The proportion of agreement for scoring functional ability at the item level ranged from 0.43 to 0.64 and proportion of agreement $\pm 1$ ranged from 0.56 to 0.96 (Table 3). Agreement based on SEM values for performance time at the item level ranged from 0.32 to 19.30, with greater differences found for scoring items 1 and 4 through 12 (Table 3). Standard error of measurement values for total scores was 0.33 for functional ability and 6.49 for performance time (Table 4). Larger differences for scoring performance time occurred where there were differences between raters in assigning participant performance to level A or level B tasks.

Intra-rater reliability and agreement

High levels of reliability were found for item-level (Table 3) and total (Table 4) functional ability and performance time, with ICCs above 0.9. The proportion of agreement ranged from 0.57 to 0.86 and proportion of agreement $\pm 1$ ranged from 0.90 to 1 for functional ability scores at the item level (Table 3). Agreement based on SEM values for item-level performance time ranged from 0.07 to 9.29, with greater differences found for scoring items 3, 4, 5, 9, 11 and 12 (Table 3). Standard error of measurement values for total scores were 0.19 for functional ability and 3.64 for performance time (Table 4).

Internal consistency

Internal consistency values for functional ability and performance time for both assessment points were above 0.9 (Table 4).

Discussion

This study estimated the psychometric properties of the gWMFT in a cohort of individuals with stroke and compared the results between scoring through direct observation and using video. Excellent inter-rater reliability was found for the FAS and performance time, and adequate agreement was found for scoring functional ability through direct observation and by video. However, unacceptable measurement error was found for scoring performance time. Excellent reliability was also found for intra-rater analyses. This is the first reported study to investigate the reliability and agreement properties of the gWMFT in the sub-acute phase of stroke. With limited psychometric evaluation existing, the ability to compare this study to previous literature is limited.

Substantial floor effects were found for performance time, with a high proportion of scores clustering at the maximum performance time allowed. Floor effects for the FAS were found by both raters at T1, and at both testing sessions at T2. Comparable findings were found for the WMFT when used with lower-functioning participants, with five participants unable to complete any item within 120 seconds (Thompson-Butel et al., 2015). Lin et al. (2009) found floor effects for the WMFT FAS when applied within 14 days of stroke onset. A large proportion of the current sample were unable to attempt all test items. With no recorded item available to score, participants scored 120 seconds and zero on the FAS. The pilot study, from which this sample was derived, did not preclude individuals with more severe upper limb impairment from recruitment procedures, potentially explaining the floor effects found. With participants demonstrating varying degrees of upper limb function, the gWMFT was not able to sensitively measure the range of motor capabilities exhibited.

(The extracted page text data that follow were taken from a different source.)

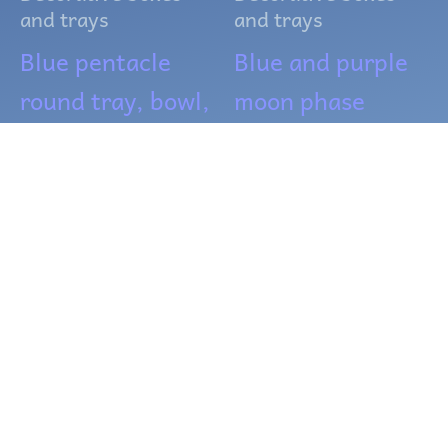
and trays
and trays
Blue pentacle
Blue and purple
round tray, bowl,
moon phase
or crystal grid
Incense burner
$
18.00
$
10.00
ADD TO CART
READ MORE
OUT OF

The high levels of inter-rater reliability found between raters scoring through direct observation and by video indicates that scoring by video may not be a necessary adjunct. This was further substantiated by adequate agreement found between raters for scoring functional ability. While agreement for total FAS scores was adequate, exact agreement was poor across all items. The SEM for performance time highlighted greater discrepancies between raters. Examination of scores at the item level highlighted rater variations in assigning participant performance to level A or level B. Examining agreement at the item level, SEM values greater than 9 seconds were found for 10 items. Whilst the raters underwent training separately, the training content was consistent for both. This comprised reading the manual (Constraint Induced Movement Therapy Research Group, 2002), viewing training videos of an experienced occupational therapist administering the test with stroke survivors, and scoring in real time. This was augmented by a review of the scoring results with an experienced occupational therapist in a training session. In previous studies raters have been required to demonstrate approximate scoring to each other prior to study commencement (Morris et al., 2001; Whitall et al., 2006). This was not required in this study, potentially leading to measurement error and the disagreements demonstrated at the item level. Duff et al. (2015) recognised the issues of variability in ascribing the subjective aspects of the WMFT to patient performance and designed a quality process to ensure rater standardisation.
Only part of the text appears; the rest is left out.